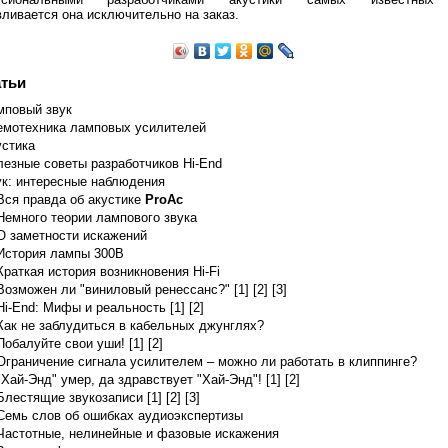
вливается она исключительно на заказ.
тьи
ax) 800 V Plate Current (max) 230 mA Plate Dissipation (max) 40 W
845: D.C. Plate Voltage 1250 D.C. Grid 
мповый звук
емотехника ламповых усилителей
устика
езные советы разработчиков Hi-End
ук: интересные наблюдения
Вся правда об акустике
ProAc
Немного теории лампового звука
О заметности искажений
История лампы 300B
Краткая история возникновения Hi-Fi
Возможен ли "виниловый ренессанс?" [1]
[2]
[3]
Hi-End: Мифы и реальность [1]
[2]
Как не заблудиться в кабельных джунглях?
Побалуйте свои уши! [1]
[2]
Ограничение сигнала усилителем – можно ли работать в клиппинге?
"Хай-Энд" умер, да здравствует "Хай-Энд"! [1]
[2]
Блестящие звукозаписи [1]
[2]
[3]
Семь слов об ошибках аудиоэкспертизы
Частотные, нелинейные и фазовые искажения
····················
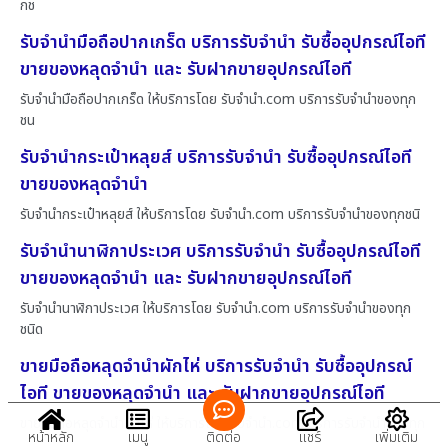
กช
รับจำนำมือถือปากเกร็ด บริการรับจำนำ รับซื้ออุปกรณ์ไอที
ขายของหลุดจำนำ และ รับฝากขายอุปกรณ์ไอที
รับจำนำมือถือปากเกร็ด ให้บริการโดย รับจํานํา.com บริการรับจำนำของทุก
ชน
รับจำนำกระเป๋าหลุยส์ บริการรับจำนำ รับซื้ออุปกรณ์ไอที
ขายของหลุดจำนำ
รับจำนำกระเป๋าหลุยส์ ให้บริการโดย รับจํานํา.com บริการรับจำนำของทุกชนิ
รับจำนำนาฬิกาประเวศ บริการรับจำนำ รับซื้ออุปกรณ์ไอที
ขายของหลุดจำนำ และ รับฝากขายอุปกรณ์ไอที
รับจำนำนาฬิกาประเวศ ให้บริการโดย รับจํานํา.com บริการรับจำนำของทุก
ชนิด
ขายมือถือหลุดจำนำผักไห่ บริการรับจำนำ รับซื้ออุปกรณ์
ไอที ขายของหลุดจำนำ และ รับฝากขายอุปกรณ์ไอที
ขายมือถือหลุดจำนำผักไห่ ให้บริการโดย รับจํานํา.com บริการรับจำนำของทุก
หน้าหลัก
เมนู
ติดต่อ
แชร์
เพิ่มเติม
····················
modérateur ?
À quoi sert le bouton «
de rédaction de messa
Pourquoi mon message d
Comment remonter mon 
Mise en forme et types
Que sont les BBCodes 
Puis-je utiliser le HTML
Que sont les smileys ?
····················
TASK STATEMENT: One number is the expected answer: the count of lines above that hold the word "ดจำนำผ".

ANSWER SPACE: 2